Dorothy had it right - there’s no place like home. My last day at the office was so nice, we celebrated my last day with a pie - and it was so thoughtful. I’m going to miss them even though it’s only been a summer. I liked having something to do every day, a place to go. But it is so nice to be home. Of course moving out was a pain - I pushed a cart all the way across two avenues and down a block to bring my boxes to the UPS store to get them shipped home. The guy was so very nice, as I was all by myself trying to get it done. It was backed up in there, too. The cart, I might add, was enormous. I was able to fit three boxes, my big suitcase, my rollerboard, my briefcase, and my purse - and there was still plenty of room to spare. Of course, I could have just done it the easy way and used a cab, but for whatever reason I just felt better doing it this way. I felt kinda strange about it going there - what a pain it was. But on the way back, I was met with a fellow cart-pusher, and didn’t feel so crazy. Of course, when I passed two more I figured I’d started a trend. ; )

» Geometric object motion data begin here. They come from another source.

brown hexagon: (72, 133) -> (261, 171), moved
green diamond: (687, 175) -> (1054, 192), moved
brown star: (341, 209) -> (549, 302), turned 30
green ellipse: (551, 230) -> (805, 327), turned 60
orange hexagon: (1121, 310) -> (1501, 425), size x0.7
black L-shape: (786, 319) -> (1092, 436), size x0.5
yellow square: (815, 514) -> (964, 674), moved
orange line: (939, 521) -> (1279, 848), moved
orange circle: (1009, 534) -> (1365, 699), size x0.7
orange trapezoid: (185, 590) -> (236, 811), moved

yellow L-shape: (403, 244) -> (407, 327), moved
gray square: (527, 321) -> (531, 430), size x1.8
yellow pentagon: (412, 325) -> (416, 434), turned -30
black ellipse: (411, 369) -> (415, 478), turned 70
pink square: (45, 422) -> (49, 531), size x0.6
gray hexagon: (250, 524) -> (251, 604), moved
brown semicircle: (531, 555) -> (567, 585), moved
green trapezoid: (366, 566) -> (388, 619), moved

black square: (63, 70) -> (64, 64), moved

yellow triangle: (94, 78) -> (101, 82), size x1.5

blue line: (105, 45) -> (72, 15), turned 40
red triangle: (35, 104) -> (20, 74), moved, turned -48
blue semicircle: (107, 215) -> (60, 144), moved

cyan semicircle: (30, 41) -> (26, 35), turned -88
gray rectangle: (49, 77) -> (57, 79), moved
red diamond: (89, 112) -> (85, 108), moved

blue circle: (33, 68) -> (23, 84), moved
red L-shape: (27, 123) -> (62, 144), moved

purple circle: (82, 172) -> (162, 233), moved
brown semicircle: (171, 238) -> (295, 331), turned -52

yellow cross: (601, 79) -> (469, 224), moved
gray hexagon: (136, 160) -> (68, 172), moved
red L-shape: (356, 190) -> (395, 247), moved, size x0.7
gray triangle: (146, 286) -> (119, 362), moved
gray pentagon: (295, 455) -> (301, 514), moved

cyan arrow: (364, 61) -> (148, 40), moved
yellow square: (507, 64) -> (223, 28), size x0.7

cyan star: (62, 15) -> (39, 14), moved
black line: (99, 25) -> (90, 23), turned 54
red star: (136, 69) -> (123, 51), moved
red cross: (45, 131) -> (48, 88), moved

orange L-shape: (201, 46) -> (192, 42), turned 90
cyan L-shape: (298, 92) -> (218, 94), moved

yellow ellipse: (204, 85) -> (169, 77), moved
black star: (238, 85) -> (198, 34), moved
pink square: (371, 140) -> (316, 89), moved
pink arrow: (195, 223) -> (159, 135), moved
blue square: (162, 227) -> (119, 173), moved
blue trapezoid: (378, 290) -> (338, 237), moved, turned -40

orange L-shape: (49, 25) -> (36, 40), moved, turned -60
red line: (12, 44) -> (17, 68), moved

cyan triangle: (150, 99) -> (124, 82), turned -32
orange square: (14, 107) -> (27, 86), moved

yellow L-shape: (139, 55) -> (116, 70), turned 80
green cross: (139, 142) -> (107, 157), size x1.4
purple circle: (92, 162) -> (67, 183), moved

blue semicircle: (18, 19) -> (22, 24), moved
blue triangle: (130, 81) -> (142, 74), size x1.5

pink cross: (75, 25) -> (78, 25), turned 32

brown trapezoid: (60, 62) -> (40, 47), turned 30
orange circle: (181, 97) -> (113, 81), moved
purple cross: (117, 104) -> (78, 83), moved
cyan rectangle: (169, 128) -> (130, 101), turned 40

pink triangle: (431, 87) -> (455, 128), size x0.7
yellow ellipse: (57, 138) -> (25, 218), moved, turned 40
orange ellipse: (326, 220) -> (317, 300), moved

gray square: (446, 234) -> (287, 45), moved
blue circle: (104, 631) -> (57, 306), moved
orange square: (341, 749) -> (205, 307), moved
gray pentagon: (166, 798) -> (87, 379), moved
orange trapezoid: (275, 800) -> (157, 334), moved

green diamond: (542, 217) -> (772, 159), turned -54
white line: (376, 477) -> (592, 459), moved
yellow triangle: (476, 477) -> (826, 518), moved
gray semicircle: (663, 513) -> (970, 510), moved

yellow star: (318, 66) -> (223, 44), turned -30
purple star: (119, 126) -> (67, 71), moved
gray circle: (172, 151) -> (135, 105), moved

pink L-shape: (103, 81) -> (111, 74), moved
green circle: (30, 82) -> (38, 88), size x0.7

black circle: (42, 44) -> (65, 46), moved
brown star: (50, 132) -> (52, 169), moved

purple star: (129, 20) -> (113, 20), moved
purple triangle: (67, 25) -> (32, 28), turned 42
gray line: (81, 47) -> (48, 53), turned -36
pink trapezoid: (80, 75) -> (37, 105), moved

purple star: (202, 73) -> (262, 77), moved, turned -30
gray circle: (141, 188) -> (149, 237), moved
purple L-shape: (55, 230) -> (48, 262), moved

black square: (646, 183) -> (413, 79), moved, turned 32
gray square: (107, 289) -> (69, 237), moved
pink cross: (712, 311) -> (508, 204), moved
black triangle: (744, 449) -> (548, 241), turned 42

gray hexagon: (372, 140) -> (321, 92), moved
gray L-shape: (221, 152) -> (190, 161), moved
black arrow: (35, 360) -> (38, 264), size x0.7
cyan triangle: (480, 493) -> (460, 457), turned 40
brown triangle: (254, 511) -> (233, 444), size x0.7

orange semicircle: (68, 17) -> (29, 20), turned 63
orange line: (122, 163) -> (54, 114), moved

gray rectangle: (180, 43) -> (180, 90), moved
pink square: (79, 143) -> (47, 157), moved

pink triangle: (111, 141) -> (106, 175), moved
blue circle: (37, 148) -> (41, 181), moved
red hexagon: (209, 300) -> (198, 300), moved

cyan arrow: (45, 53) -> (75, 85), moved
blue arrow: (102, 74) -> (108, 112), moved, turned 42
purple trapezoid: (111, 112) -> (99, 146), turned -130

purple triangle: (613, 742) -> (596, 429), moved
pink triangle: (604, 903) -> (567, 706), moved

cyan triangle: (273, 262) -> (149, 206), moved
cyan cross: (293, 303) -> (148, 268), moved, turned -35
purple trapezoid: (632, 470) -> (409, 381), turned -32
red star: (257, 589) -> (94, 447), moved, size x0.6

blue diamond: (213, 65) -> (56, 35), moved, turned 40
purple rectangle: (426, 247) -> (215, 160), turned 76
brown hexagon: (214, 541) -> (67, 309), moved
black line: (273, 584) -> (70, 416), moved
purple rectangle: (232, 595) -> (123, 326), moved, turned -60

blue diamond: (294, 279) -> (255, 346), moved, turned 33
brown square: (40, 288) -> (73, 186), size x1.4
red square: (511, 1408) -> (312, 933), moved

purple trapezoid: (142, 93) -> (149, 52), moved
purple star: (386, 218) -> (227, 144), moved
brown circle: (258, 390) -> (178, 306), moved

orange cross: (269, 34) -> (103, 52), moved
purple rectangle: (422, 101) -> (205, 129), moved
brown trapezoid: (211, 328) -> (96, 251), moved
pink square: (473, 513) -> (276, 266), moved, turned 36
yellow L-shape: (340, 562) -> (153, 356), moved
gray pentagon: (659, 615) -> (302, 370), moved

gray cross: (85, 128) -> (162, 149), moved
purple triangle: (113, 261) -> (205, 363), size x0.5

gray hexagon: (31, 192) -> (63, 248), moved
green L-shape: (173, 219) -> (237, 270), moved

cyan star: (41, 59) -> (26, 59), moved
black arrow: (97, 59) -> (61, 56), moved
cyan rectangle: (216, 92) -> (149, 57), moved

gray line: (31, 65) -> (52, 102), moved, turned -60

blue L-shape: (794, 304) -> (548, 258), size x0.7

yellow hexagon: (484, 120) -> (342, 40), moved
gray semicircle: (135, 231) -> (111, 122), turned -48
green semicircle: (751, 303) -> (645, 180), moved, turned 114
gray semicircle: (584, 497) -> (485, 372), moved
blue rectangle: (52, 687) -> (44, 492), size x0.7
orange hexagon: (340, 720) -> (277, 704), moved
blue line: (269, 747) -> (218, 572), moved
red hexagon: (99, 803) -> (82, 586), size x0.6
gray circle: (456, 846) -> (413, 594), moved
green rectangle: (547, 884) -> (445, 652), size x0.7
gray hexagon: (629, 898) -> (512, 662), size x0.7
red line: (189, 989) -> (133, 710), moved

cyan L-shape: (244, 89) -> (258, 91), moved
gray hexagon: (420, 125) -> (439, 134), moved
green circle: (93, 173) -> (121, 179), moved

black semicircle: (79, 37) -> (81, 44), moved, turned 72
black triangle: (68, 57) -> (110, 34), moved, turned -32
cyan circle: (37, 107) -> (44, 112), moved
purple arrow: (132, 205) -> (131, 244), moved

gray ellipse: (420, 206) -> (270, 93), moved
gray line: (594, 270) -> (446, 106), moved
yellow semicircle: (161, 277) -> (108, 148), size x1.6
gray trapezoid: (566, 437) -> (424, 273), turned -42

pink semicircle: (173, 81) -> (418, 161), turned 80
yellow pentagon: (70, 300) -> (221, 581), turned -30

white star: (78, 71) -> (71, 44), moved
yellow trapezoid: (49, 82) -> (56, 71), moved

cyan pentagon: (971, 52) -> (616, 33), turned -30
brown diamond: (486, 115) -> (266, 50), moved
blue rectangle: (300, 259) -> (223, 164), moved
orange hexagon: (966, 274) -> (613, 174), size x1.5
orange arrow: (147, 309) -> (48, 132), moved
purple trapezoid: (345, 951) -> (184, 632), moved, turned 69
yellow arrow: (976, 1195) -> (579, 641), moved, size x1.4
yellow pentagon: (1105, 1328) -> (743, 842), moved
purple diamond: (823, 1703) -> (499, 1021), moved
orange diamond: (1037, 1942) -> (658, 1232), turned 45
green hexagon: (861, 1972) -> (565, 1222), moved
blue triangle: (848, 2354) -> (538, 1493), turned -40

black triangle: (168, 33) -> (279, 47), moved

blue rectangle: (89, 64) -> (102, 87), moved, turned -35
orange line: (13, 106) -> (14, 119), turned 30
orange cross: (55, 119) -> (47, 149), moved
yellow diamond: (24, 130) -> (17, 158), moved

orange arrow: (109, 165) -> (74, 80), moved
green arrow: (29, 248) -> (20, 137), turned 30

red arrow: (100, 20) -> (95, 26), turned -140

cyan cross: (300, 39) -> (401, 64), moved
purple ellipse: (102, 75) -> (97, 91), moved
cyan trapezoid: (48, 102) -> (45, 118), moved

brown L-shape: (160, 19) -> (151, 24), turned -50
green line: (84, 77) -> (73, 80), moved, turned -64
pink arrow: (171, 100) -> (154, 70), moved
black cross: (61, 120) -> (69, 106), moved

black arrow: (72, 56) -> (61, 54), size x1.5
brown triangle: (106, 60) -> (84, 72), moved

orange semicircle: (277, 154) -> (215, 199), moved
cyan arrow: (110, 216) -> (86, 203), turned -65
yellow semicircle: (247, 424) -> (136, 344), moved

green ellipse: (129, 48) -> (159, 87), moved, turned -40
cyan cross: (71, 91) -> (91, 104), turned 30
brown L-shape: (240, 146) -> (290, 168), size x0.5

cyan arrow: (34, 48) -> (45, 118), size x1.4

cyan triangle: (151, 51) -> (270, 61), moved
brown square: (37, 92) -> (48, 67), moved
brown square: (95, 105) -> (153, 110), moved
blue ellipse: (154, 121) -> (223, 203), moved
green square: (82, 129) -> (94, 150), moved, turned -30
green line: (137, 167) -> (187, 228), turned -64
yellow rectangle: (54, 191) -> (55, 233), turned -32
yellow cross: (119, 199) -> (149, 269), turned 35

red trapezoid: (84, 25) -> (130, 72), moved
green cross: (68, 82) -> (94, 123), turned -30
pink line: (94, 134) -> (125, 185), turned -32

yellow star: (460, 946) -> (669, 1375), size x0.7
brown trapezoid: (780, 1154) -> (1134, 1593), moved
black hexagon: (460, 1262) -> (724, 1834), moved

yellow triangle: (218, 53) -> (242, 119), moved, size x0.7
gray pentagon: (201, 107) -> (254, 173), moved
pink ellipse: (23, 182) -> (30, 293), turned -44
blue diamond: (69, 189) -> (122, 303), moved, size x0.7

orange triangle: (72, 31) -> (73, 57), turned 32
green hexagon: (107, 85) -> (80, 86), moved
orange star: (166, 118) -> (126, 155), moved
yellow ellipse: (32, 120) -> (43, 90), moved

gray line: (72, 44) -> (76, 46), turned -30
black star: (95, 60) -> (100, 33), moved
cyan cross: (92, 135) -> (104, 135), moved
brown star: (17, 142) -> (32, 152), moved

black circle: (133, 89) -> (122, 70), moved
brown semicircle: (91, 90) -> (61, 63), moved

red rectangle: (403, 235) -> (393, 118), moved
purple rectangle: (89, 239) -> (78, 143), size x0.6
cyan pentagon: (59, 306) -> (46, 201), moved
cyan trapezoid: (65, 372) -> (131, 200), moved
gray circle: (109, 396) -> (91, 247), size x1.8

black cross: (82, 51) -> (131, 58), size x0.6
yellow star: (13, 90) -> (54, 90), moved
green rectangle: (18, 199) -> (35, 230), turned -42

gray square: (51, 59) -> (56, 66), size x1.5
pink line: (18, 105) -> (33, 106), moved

The use of flight as a method for travel has become incredibly obnoxious and inconvenient. Obnoxious because there’s always at least one crying baby or child on a plane. There’s nothing you can do to cope with that - especially if you’re sitting next to him or her. And the rest of us in the back of the plane can’t really escape it either, but it’s just a little less loud.
And you can never count on a flight to leave on time and arrive on time. It just doesn’t happen. I have yet to go on a flight in the past year that has been on time. I have come to hate flying, but it’s a necessary part of my life and as part of my job. The worst part is that despite the fact that these flights are almost always delayed, it does not mean that you can arrive later at the airport - and if you arrive after they have boarded you have no chance of getting on it - despite the fact the flight’s delayed anyway. Something has to be regulated! It’s driving consumers crazy! The price of flights, the unreliability of flights, and the general comfort of them has made flying so unenjoyable.
Now that I’m over that, I’m so happy to be back. I was greeted by my lovely mother and father at the gate, it was such a surprise! It really made my night. Of course I was prepared to battle politics with my father and discuss the current state of affairs at my house with my mother. My cousins were in town - and their best friend couple. There’s no place like home. I like going out and exploring the world, but it sure is nice to have the love and support of your family. We went saw “Must Love Dogs” with Diane Lane and John Cusack. They didn’t have too much chemistry and well the movie just didn’t seem like it had much substance - though a lot of the lines from it were hilarious. More than anything, it reminded me of Napoleon.
My cousins have left - and now I will be living in my twin’s room as my Grandmother is sick and living with us. But I like having a house full of people and full of life. My little sister has adopted a “friend” and she is living with us. And of course my brother - the trouble maker - always telling it how it really is. And dunking me in the water while he’s at it. I’ve also been dying to see Caramel - my best guy friend - and an Indian who should have been born a white southern boy. He even calls himself white. Ah, such is life. He came to the beach with us today, it was so great seeing him again.
Here I am now, sitting on my porch, with my dog by my side, and the cat bugging the daylights out of him AND me. He’s been doing pretty poorly. He hovers outside by the door, and the porch is littered with spots of blood, where he anticipates someone to either come out and pet him or let him inside. He still managed a little grin when he saw me, and wagged his tail enough to compensate for the rest of the grin. I wash his mouth out every day - and try to feed him twice as much. But he’s still losing weight, and there’s nothing I can do. Cancer makes you feel so helpless.
The cancer has mutilated his nose and distorted his mouth. He’s nearing his end. The vet said we would know when is when. That you come to a point when you realize that he’s gone, and only suffering. He’s suffering but not in the physical sense - more in the sense that he can’t do many of the things he could and was allowed to do, like being inside. So he just stays by the door, wagging his tail, hoping against hope to be let in. His greatest love is to be with people, and to be by their side - a loyal best friend.
Since things have changed, and he has to stay outside, I make it a point to stay outside, too. He doesn’t mind being outside so much when I’m outside with him. I bring my laptop or a good book out on the blood spattered porch and we sit and watch the river. He bugs me every once in a while to get a pet on the head. I wonder am I in heaven here or am I in hell at the crossroads I am standing… I love the light that brings a smile across his face.
I found out the pizza man who comes here on a regular basis fixed him a doggie bone out of pizza dough. What a kind heart - I know that Napoleon really enjoyed it. When I found out, I just started crying - the kind of tears that come when you’re not expecting it. He’s sleeping so peacefully, I just hope he feels that way.